Fix queue test (#30646) (#30650)

Backport #30553 and #30646
author: wxiaoguang <wxiaoguang@gmail.com> 2024-04-23 16:30:32 +0800
committer: GitHub <noreply@github.com> 2024-04-23 08:30:32 +0000
commit: 32f895f2d7b9d74b84f99f7ea130b62adc6769be (patch)
tree: e083ace0132e58dc5a211d1bb8313177a9127b50 /modules
parent: d95408bd5d3db8552b8044ffcc8c9e3b31b31f2e (diff)

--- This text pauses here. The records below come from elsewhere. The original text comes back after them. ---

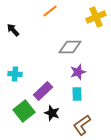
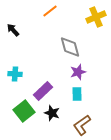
gray diamond: rotated 75 degrees clockwise
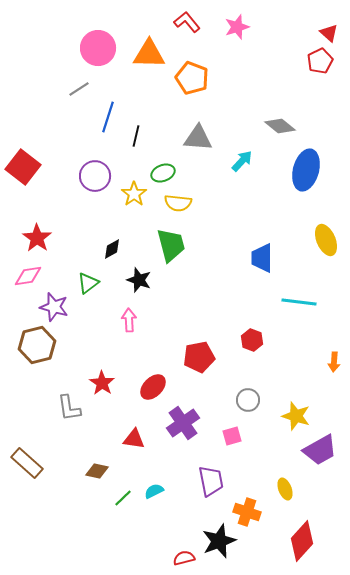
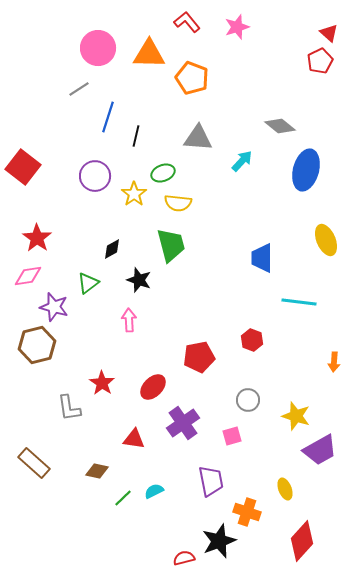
brown rectangle at (27, 463): moved 7 px right
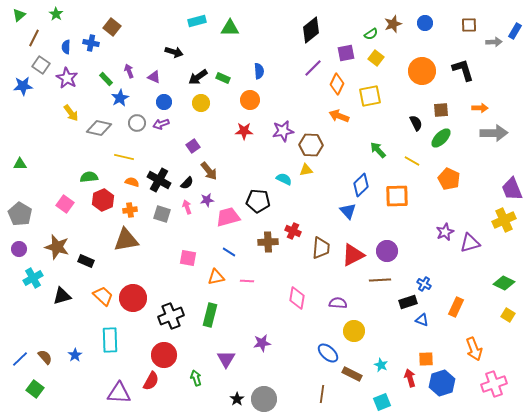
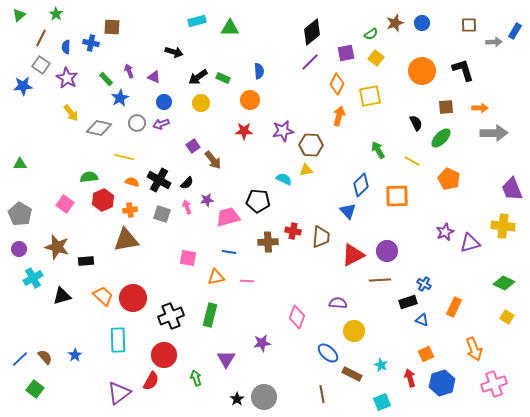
blue circle at (425, 23): moved 3 px left
brown star at (393, 24): moved 2 px right, 1 px up
brown square at (112, 27): rotated 36 degrees counterclockwise
black diamond at (311, 30): moved 1 px right, 2 px down
brown line at (34, 38): moved 7 px right
purple line at (313, 68): moved 3 px left, 6 px up
brown square at (441, 110): moved 5 px right, 3 px up
orange arrow at (339, 116): rotated 84 degrees clockwise
green arrow at (378, 150): rotated 12 degrees clockwise
brown arrow at (209, 171): moved 4 px right, 11 px up
yellow cross at (504, 220): moved 1 px left, 6 px down; rotated 30 degrees clockwise
red cross at (293, 231): rotated 14 degrees counterclockwise
brown trapezoid at (321, 248): moved 11 px up
blue line at (229, 252): rotated 24 degrees counterclockwise
black rectangle at (86, 261): rotated 28 degrees counterclockwise
pink diamond at (297, 298): moved 19 px down; rotated 10 degrees clockwise
orange rectangle at (456, 307): moved 2 px left
yellow square at (508, 315): moved 1 px left, 2 px down
cyan rectangle at (110, 340): moved 8 px right
orange square at (426, 359): moved 5 px up; rotated 21 degrees counterclockwise
purple triangle at (119, 393): rotated 40 degrees counterclockwise
brown line at (322, 394): rotated 18 degrees counterclockwise
gray circle at (264, 399): moved 2 px up
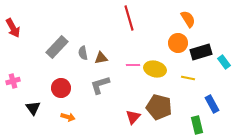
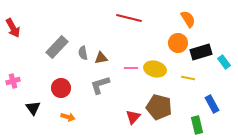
red line: rotated 60 degrees counterclockwise
pink line: moved 2 px left, 3 px down
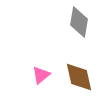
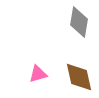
pink triangle: moved 3 px left, 1 px up; rotated 24 degrees clockwise
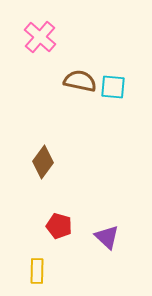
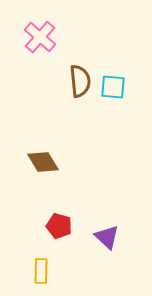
brown semicircle: rotated 72 degrees clockwise
brown diamond: rotated 68 degrees counterclockwise
yellow rectangle: moved 4 px right
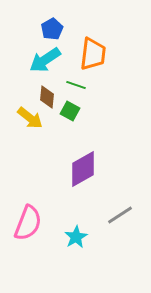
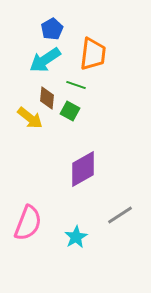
brown diamond: moved 1 px down
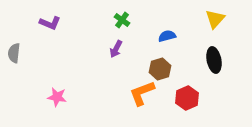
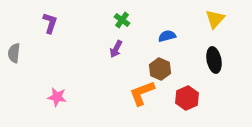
purple L-shape: rotated 95 degrees counterclockwise
brown hexagon: rotated 20 degrees counterclockwise
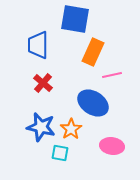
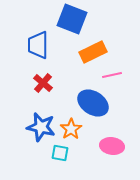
blue square: moved 3 px left; rotated 12 degrees clockwise
orange rectangle: rotated 40 degrees clockwise
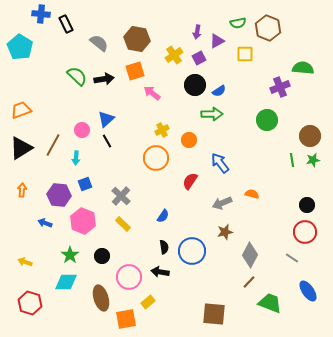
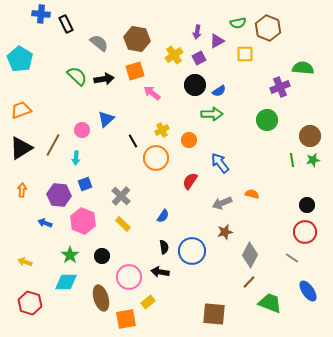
cyan pentagon at (20, 47): moved 12 px down
black line at (107, 141): moved 26 px right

download: gitea-32f895f2d7b9d74b84f99f7ea130b62adc6769be.tar.gz
gitea-32f895f2d7b9d74b84f99f7ea130b62adc6769be.zip
4 files changed, 43 insertions, 19 deletions
diff --git a/modules/queue/backoff.go b/modules/queue/backoff.go
index cda7233567..02fc88574a 100644
--- a/modules/queue/backoff.go
+++ b/modules/queue/backoff.go
@@ -8,7 +8,7 @@ import (
 	"time"
 )
 
-const (
+var (
 	backoffBegin = 50 * time.Millisecond
 	backoffUpper = 2 * time.Second
 )
@@ -18,6 +18,14 @@ type (
 	backoffFuncErr           func() (retry bool, err error)
 )
 
+func mockBackoffDuration(d time.Duration) func() {
+	oldBegin, oldUpper := backoffBegin, backoffUpper
+	backoffBegin, backoffUpper = d, d
+	return func() {
+		backoffBegin, backoffUpper = oldBegin, oldUpper
+	}
+}
+
 func backoffRetErr[T any](ctx context.Context, begin, upper time.Duration, end <-chan time.Time, fn backoffFuncRetErr[T]) (ret T, err error) {
 	d := begin
 	for {
diff --git a/modules/queue/workergroup.go b/modules/queue/workergroup.go
index e3801ef2b2..153123f883 100644
--- a/modules/queue/workergroup.go
+++ b/modules/queue/workergroup.go
@@ -63,6 +63,8 @@ func (q *WorkerPoolQueue[T]) doDispatchBatchToWorker(wg *workerGroup[T], flushCh
 	// TODO: the logic could be improved in the future, to avoid a data-race between "doStartNewWorker" and "workerNum"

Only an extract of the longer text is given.